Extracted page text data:
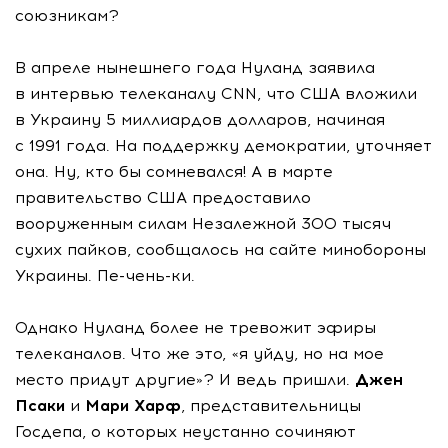
союзникам?
В апреле нынешнего года Нуланд заявила
в интервью телеканалу CNN, что США вложили
в Украину 5 миллиардов долларов, начиная
с 1991 года. На поддержку демократии, уточняет
она. Ну, кто бы сомневался! А в марте
правительство США предоставило
вооруженным силам Незалежной 300 тысяч
сухих пайков, сообщалось на сайте минобороны
Украины. Пе-чень-ки.
Однако Нуланд более не тревожит эфиры
телеканалов. Что же это, «я уйду, но на мое
место придут другие»? И ведь пришли.
Джен
Псаки
и
Мари Харф
, представительницы
Госдепа, о которых неустанно сочиняют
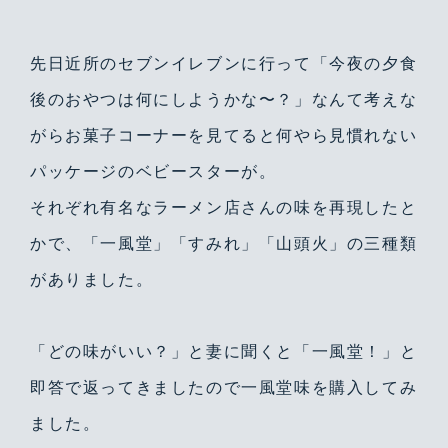
先日近所のセブンイレブンに行って「今夜の夕食
後のおやつは何にしようかな〜？」なんて考えな
がらお菓子コーナーを見てると何やら見慣れない
パッケージのベビースターが。
それぞれ有名なラーメン店さんの味を再現したと
かで、「一風堂」「すみれ」「山頭火」の三種類
がありました。
「どの味がいい？」と妻に聞くと「一風堂！」と
即答で返ってきましたので一風堂味を購入してみ
ました。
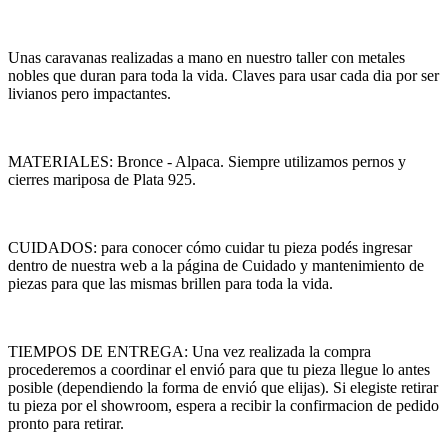
Unas caravanas realizadas a mano en nuestro taller con metales
nobles que duran para toda la vida. Claves para usar cada dia por ser
livianos pero impactantes.
MATERIALES: Bronce - Alpaca. Siempre utilizamos pernos y
cierres mariposa de Plata 925.
CUIDADOS: para conocer cómo cuidar tu pieza podés ingresar
dentro de nuestra web a la página de Cuidado y mantenimiento de
piezas para que las mismas brillen para toda la vida.
TIEMPOS DE ENTREGA: Una vez realizada la compra
procederemos a coordinar el envió para que tu pieza llegue lo antes
posible (dependiendo la forma de envió que elijas). Si elegiste retirar
tu pieza por el showroom, espera a recibir la confirmacion de pedido
pronto para retirar.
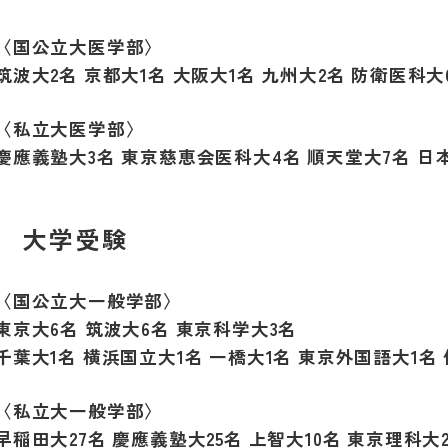
〈国公立大医学部〉
筑波大
2
名 京都大
1
名 大阪大
1
名 九州大
2
名 防衛医科大
〈私立大医学部〉
慶應義塾大
3
名 東京慈恵会医科大
4
名 順天堂大
7
名 日
大学受験
〈国公立大一般学部〉
東京大
6
名 筑波大
6
名 東京科学大
3
名
千葉大
1
名 横浜国立大
1
名 一橋大
1
名 東京外国語大
1
名
〈私立大一般学部〉
早稲田大
27
名 慶應義塾大
25
名 上智大
10
名 東京理科大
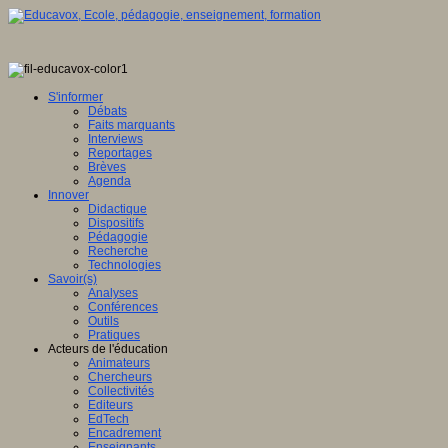
S'informer
Débats
Faits marquants
Interviews
Reportages
Brèves
Agenda
Innover
Didactique
Dispositifs
Pédagogie
Recherche
Technologies
Savoir(s)
Analyses
Conférences
Outils
Pratiques
Acteurs de l'éducation
Animateurs
Chercheurs
Collectivités
Editeurs
EdTech
Encadrement
Enseignants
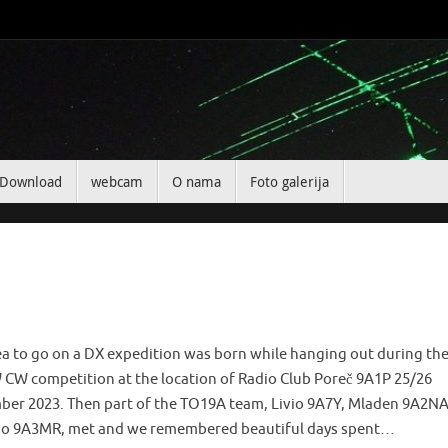
Download
webcam
O nama
Foto galerija
ea to go on a DX expedition was born while hanging out during th
W competition at the location of Radio Club Poreč 9A1P 25/26
er 2023. Then part of the TO19A team, Livio 9A7Y, Mladen 9A2NA 
o 9A3MR, met and we remembered beautiful days spent…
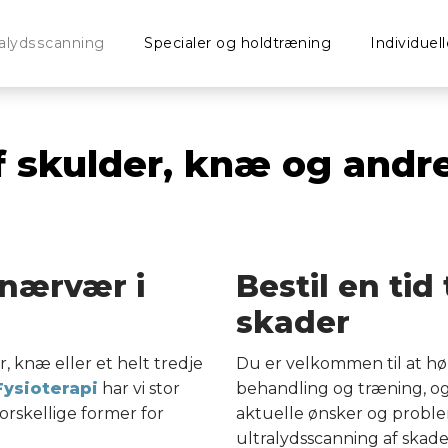
ralydsscanning
Specialer og holdtræning
Individuel
f skulder, knæ og andre
g nærvær i
Bestil en tid
skader
, knæ eller et helt tredje
Du er velkommen til at hør
ysioterapi
har vi stor
behandling og træning, og
rskellige former for
aktuelle ønsker og problems
ultralydsscanning af skade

Task prompt –
No pictures should appear; only the lines from the first line of the records through the line with "Украины. Пе-чень-ки.", both included, are to be restated word for word.

Solution –
союзникам?
В апреле нынешнего года Нуланд заявила
в интервью телеканалу CNN, что США вложили
в Украину 5 миллиардов долларов, начиная
с 1991 года. На поддержку демократии, уточняет
она. Ну, кто бы сомневался! А в марте
правительство США предоставило
вооруженным силам Незалежной 300 тысяч
сухих пайков, сообщалось на сайте минобороны
Украины. Пе-чень-ки.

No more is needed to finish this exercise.